The flip side is comedy. Pure laughter, as Jay makes us giggle and laugh so often. It’s so endearing to live with this little comedian. The funny things he says, and the delivery of the lines is so wonderfully comical, it lifts one’s spirits raises your vibration, mood and happiness and is what I treasure above all things in Jay’s wonderful character.

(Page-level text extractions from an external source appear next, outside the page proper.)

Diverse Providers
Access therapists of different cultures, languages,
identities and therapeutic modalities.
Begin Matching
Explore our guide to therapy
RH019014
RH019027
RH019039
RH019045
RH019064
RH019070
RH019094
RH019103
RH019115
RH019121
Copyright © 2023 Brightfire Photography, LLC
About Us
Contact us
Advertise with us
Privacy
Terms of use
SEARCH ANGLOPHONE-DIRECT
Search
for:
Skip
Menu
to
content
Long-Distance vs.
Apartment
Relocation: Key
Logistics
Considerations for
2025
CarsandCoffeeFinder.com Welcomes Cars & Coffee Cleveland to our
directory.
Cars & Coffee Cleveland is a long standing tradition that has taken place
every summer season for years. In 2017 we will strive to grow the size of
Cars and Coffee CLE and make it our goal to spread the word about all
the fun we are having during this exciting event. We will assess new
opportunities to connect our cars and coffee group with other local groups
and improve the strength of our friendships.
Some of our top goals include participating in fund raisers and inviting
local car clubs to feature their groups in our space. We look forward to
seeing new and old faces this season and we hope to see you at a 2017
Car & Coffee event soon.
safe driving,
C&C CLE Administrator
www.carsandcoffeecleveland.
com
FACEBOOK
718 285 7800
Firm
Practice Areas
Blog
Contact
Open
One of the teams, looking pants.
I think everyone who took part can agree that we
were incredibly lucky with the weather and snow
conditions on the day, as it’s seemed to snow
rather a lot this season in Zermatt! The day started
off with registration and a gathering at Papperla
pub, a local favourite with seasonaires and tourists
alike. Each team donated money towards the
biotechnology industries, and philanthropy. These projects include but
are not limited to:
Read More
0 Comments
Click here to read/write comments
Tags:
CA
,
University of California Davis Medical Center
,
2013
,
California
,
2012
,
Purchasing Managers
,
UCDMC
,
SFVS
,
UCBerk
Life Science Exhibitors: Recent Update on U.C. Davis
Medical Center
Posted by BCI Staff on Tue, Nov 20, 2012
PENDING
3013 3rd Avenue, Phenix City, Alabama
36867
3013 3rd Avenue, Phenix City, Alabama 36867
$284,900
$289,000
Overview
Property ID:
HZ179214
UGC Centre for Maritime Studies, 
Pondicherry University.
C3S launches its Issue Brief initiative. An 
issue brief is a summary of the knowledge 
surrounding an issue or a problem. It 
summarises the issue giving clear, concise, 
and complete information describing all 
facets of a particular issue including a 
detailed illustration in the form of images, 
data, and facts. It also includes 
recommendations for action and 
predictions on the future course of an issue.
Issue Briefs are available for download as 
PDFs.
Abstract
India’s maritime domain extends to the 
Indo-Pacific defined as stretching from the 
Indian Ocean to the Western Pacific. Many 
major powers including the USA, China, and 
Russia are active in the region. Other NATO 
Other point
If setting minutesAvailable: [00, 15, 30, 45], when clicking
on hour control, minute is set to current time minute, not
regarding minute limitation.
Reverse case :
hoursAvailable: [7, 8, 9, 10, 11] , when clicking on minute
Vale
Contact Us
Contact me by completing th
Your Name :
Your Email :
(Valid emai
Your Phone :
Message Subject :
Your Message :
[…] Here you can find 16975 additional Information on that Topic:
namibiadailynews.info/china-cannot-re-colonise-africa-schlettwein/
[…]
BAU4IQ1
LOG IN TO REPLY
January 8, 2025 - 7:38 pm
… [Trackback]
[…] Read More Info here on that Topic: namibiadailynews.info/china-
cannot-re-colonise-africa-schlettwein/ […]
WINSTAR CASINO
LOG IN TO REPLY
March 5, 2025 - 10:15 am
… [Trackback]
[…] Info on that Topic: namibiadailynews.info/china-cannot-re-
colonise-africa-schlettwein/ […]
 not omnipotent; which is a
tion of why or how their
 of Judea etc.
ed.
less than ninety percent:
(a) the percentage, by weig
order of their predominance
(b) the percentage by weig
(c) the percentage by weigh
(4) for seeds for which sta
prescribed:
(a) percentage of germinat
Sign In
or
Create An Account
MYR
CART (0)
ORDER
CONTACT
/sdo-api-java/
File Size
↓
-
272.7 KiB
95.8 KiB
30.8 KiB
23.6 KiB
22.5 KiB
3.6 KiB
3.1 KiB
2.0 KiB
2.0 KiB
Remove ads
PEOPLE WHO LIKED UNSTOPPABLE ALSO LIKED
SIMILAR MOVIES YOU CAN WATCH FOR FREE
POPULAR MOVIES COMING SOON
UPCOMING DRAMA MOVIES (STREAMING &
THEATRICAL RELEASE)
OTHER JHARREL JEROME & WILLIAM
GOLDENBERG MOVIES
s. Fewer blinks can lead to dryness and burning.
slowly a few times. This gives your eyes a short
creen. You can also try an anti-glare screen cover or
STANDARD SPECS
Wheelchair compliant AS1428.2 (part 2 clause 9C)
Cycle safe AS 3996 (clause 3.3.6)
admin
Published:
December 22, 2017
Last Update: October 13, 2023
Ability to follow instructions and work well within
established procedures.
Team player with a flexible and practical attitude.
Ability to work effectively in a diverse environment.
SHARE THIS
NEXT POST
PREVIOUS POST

Because Jay has adverse sensory reactions to the world caused by his condition, we are able to access certain grants for his support. Recently Jay’s anxiety over floods has triggered more phobias, with him asking why there is water everywhere because he knows full well that the river water should stay in the river, not on the roads or fields etc. He couldn’t get to his favourite walk with rabbit Warren’s in due to floods and its preying on his mind and causing high levels of anxiety, agsin because he cannot process or understand why. So to support Jay we received a grant from the family fund agsin for sensory equipment. We chose items that support his sensory system and ease anxiety. We secured funds for weighted vests and zip up hoodie, which have weighted compartments which help to soothe and calm and regulate the nervous system which is much enhanced in children with Autism. We bought a weighted blanket which does the same, and I’ve tried it and it even helps with managing my chronic body pain I have with my health condition. Sitting under the blanket soothes Jay’s anxiety and can prevent a meltdown forming. This is useful because once an Autistic meltdown or sensory shutdown happens its harder to help them out of it. To prevent it from happening in the first place is much better and so these therapy items recommended by OTs are fantastic for supporting the child. Caution must be taken in regards to sleep. I don’t recomebd or endorse children sleeping in these vests or under the weighted blanket and neither does our specialist OT. They are only for using when the child is awake for safety reasons. The items always have relevant safety instructions with them anyway but I wanted to be clear on this. We also bought other sensory soothing toys and equipment, the grant was £400 and so we were able to get alot of things. I’m grateful to the family fund we have had a grant each year for 6 years. If you qualify on applying for the yearly grant I recommend them.
I’m also delighted that for the first time in his life, Jay is now wishing me good morning on awaking, and is saying “thanks mum and please mum” for the first time too. Its lovely to hear, although not necessary to me, as I understand Jay’s limits in communication, but I do secretly smile to myself when I take Jay’s snack plate away to the kitchen after school and he says “thanks mum!”
The small insignificant things are the biggest things in Autism! The wonderful daily leaps he takes fill my soul with a happiness and contentment I could never take for granted. Its a busy interesting and intriguing life, one I live to the full.